Ich sehe einfach ein Top-Notch-Entertainment-Paket, und das ist auch das worauf ich in Videospielen aus bin. Wenn mir sowas auf so einem Niveau angeboten wird, ist mir persönlich ein "ja, ist nett" einfach zu wenig, wenn man mal kuckt wie viele Games das was GoT macht probieren und dabei in ihrem Gesamtpaket stark abfallen.
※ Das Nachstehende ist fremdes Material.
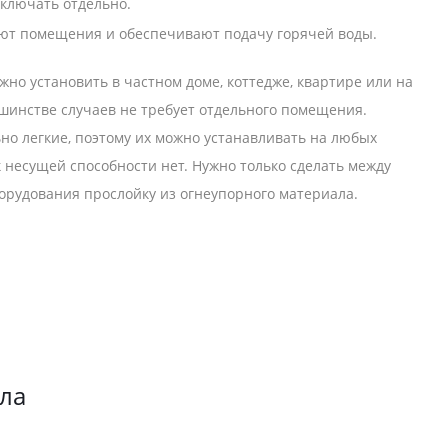
ключать отдельно.
ют помещения и обеспечивают подачу горячей воды.
но установить в частном доме, коттедже, квартире или на
ьшинстве случаев не требует отдельного помещения.
но легкие, поэтому их можно устанавливать на любых
к несущей способности нет. Нужно только сделать между
орудования прослойку из огнеупорного материала.
тла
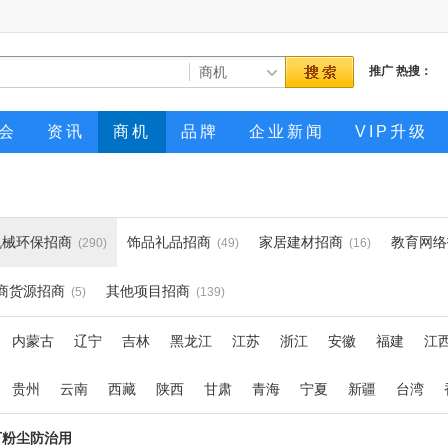
推广
热搜：
会
资讯
商机
品牌
企业新闻
VIP升级
机械环保招商
饰品礼品招商
家居建材招商
教育网络
(290)
(49)
(16)
商货源招商
其他项目招商
(5)
(139)
内蒙古
辽宁
吉林
黑龙江
江苏
浙江
安徽
福建
江
贵州
云南
西藏
陕西
甘肃
青海
宁夏
新疆
台湾
井下粉尘防治用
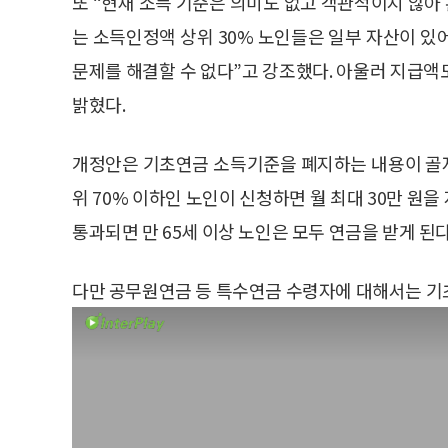
또 “현재 소득 기준은 의미도 없고 객관적이지 않아
는 소득인정액 상위 30% 노인들은 일부 자산이 있
문제를 해결할 수 없다”고 강조했다. 아울러 지급액
밝혔다.
개정안은 기초연금 소득기준을 폐지하는 내용이 골자다
위 70% 이하인 노인이 신청하면 월 최대 30만 원
통과되면 만 65세 이상 노인은 모두 연금을 받게 된다
다만 공무원연금 등 특수연금 수령자에 대해서는 기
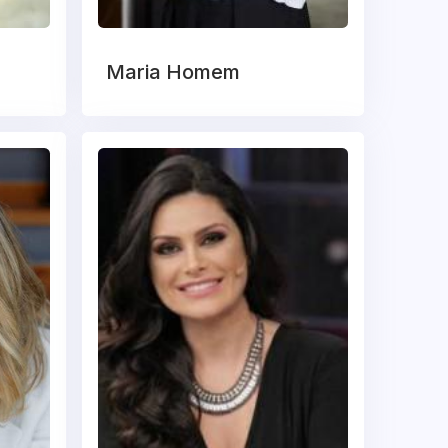
Maria Homem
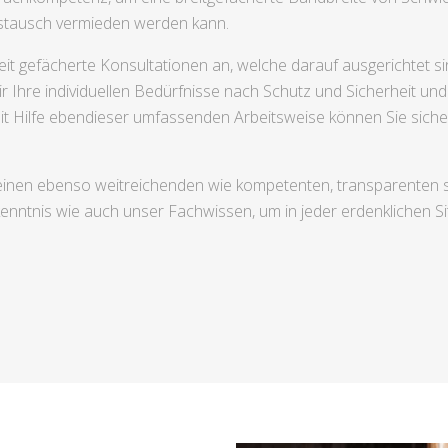
ustausch vermieden werden kann.
eit gefächerte Konsultationen an, welche darauf ausgerichtet si
 Ihre individuellen Bedürfnisse nach Schutz und Sicherheit und 
t Hilfe ebendieser umfassenden Arbeitsweise können Sie siche
 einen ebenso weitreichenden wie kompetenten, transparenten
kenntnis wie auch unser Fachwissen, um in jeder erdenklichen Si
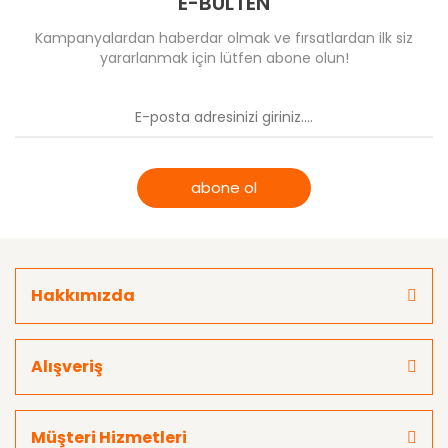
E-BÜLTEN
Kampanyalardan haberdar olmak ve fırsatlardan ilk siz
yararlanmak için lütfen abone olun!
abone ol
Hakkımızda
Alışveriş
Müşteri Hizmetleri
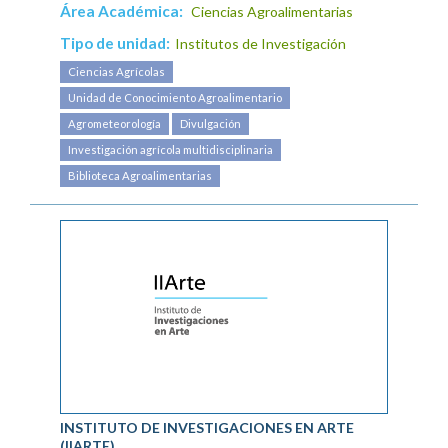
Área Académica:
Ciencias Agroalimentarias
Tipo de unidad:
Institutos de Investigación
Ciencias Agrícolas
Unidad de Conocimiento Agroalimentario
Agrometeorología
Divulgación
Investigación agrícola multidisciplinaria
Biblioteca Agroalimentarias
INSTITUTO DE INVESTIGACIONES EN ARTE
(IIARTE)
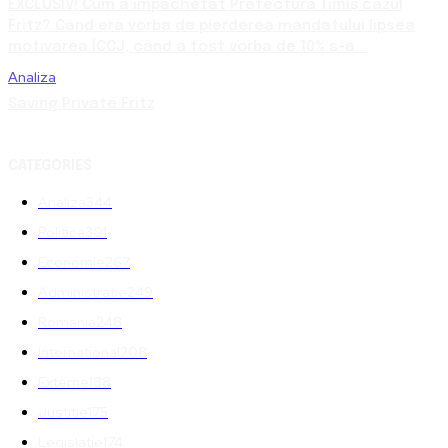
EXCLUSIV! Cum a împachetat Prefectura Timiș cazul
Fritz? Când era vorba de pierderea mandatului lipsea
motivarea ÎCCJ, când a fost vorba de 10% s-a...
Analiza
Saving Private Fritz
CATEGORIES
Analiza
344
Politica
301
Economie
267
Administratie
249
Romania
248
International
208
Externe
188
Justitie
175
Legislatie
174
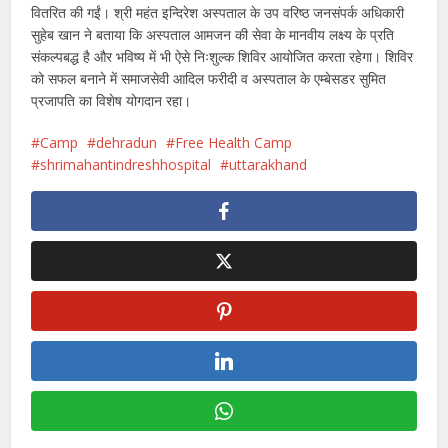
वितरित की गईं। श्री महंत इन्दिरेश अस्पताल के उप वरिष्ठ जनसंपर्क अधिकारी
सुहेब खान ने बताया कि अस्पताल आमजन की सेवा के मानवीय लक्ष्य के प्रति
संकल्पबद्ध है और भविष्य में भी ऐसे निःशुल्क शिविर आयोजित करता रहेगा। शिविर
को सफल बनाने में समाजसेवी आदिल फरीदी व अस्पताल के एम्बेसडर सुमित
प्रजापति का विशेष योगदान रहा।
Camp
dehradun
Free Health Camp
shrimahantindreshhospital
uttarakhand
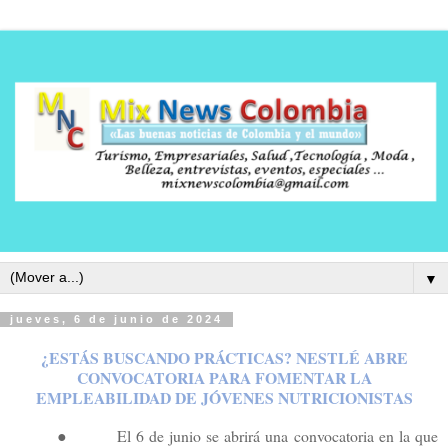
▼
jueves, 6 de junio de 2024
¿ESTÁS BUSCANDO PRÁCTICAS? NESTLÉ ABRE
CONVOCATORIA PARA FOMENTAR LA
EMPLEABILIDAD DE JÓVENES NUTRICIONISTAS
●
El 6 de junio se abrirá una convocatoria en la que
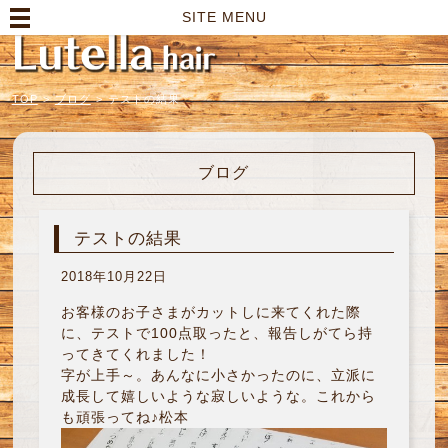
高崎市の美容室｜Lutella hair【ルテラヘアー】
SITE MENU
TOP
>
ブログ
>
テストの結果
ブログ
テストの結果
2018年10月22日
お客様のお子さまがカットしに来てくれた際
に、テストで100点取ったと、報告しがてら持
ってきてくれました！
字が上手～。あんなに小さかったのに、立派に
成長して嬉しいような寂しいような。これから
も頑張ってね♪松本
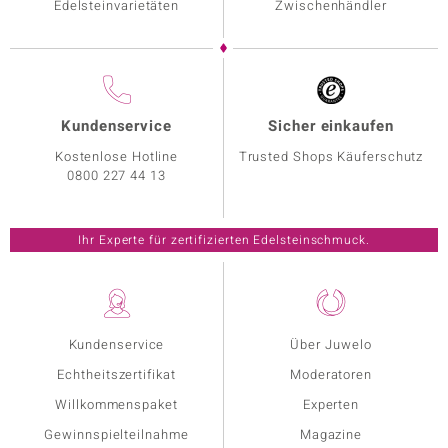
Edelsteinvarietäten
Zwischenhändler
Kundenservice
Sicher einkaufen
Kostenlose Hotline
Trusted Shops Käuferschutz
0800 227 44 13
Ihr Experte für zertifizierten Edelsteinschmuck.
Kundenservice
Über Juwelo
Echtheitszertifikat
Moderatoren
Willkommenspaket
Experten
Gewinnspielteilnahme
Magazine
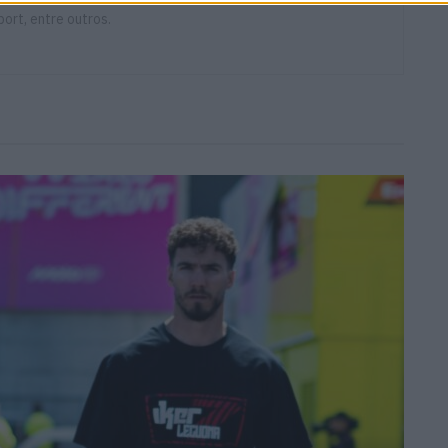
ort, entre outros.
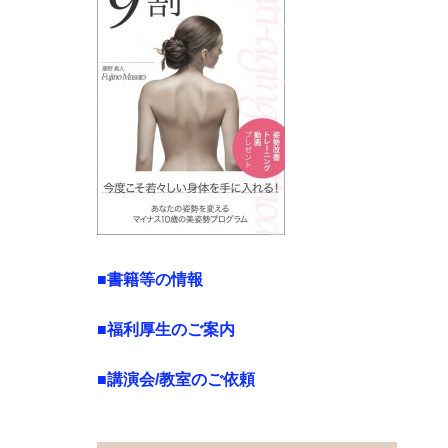
■書籍等の情報
■福利厚生のご案内
■講演会/教室のご依頼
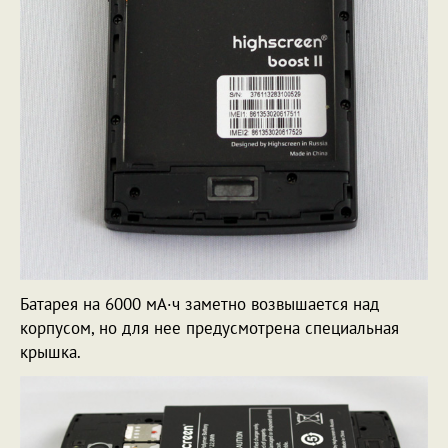
Батарея на 6000 мА·ч заметно возвышается над
корпусом, но для нее предусмотрена специальная
крышка.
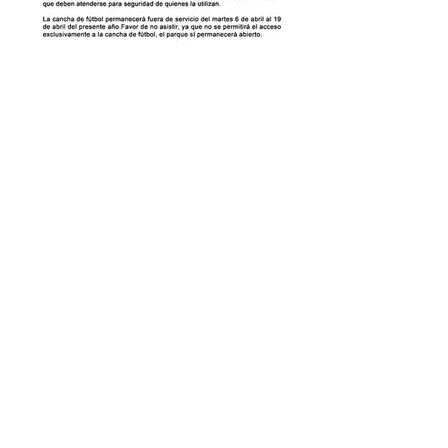
CANCHA FUTBOL
06-04-2021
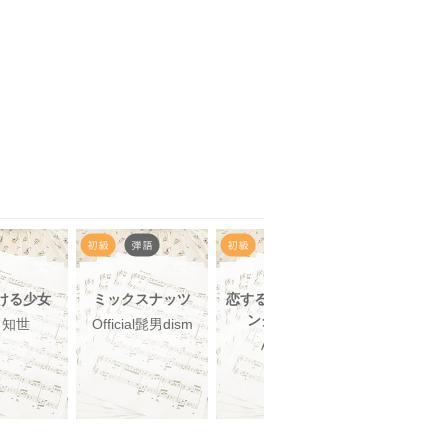
ける少女
ミックスナッツ
恋するフォーチュ
Key of He
ンクッキー
田知世
Official髭男dism
King & Pri
AKB48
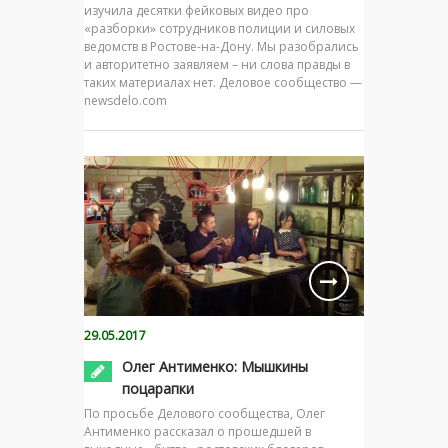
изучила десятки фейковых видео про
«разборки» сотрудников полиции и силовых
ведомств в Ростове-на-Дону. Мы разобрались
и авторитетно заявляем – ни слова правды в
таких материалах нет. Деловое сообщество —
newsdelo.com
29.05.2017
Олег Антименко: Мышкины
поцарапки
По просьбе Делового сообщества, Олег
Антименко рассказал о прошедшей в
Für mich ist GoT etwa das bislang unterhaltsamste Spiel in diesem Jahr (spürbar unterhaltsamer als etwa TLoU2, das ich immer noch sehr gut fand, von dem ich aber letztlich auf hohem Niveau enttäuscht war) und übt auch einen starken Will-Weiter-Spielen-Sog aus.

>Wobei man natürlich darüber streiten könnte, ob das Fehlen einer Zielfunktion bei Kämpfen (im Zusammenspiel mit der nicht immer optimalen Kamera)

Ich denke der Verzicht auf Lock-On ist okay, aber auch nichts was das Spiel besser macht. Im Grunde ist es auch meist so dass die meisten Gegner obwohl sie angreifen könnten warten bis sie an der Reihe sind, und man im Attack am Gegner bleibt und eine Schlagserie nicht zwischen Gegnern rotiert. Also Schlag 1 Gegner Anton auf zwölf Uhr, Schlag zwei Gegner Thomas auf 15 Uhr und Schlag drei Gegner Gustav auf 18 Uhr. So eine Dynamik haben etwa Spiele wie Spidey, Mordor oder Batman, hier rotiert man innerhalb von Kombos die Gegner und irrwischt zwischen denen. Entsprechend passiert da auch mehr, etwa der Zoom-Out im Kampf für bessere Übersicht. Da wundert es halt warum SP meint, ohne Lock-On sei hier besser, wenn sie eben keine Abläufe drin haben, wo so ein Verzicht einen Zweck erfüllen würde. Und on top das Mapping der Schläge auf Facebuttons, für mich der größte Stinker im Game.
Vor dem Hintergrund des Gesamtpakets aber halt auch nichts schwerwiegendes, die Vielzahl der guten Lösungen erschlägt die paar kleinen Flaws.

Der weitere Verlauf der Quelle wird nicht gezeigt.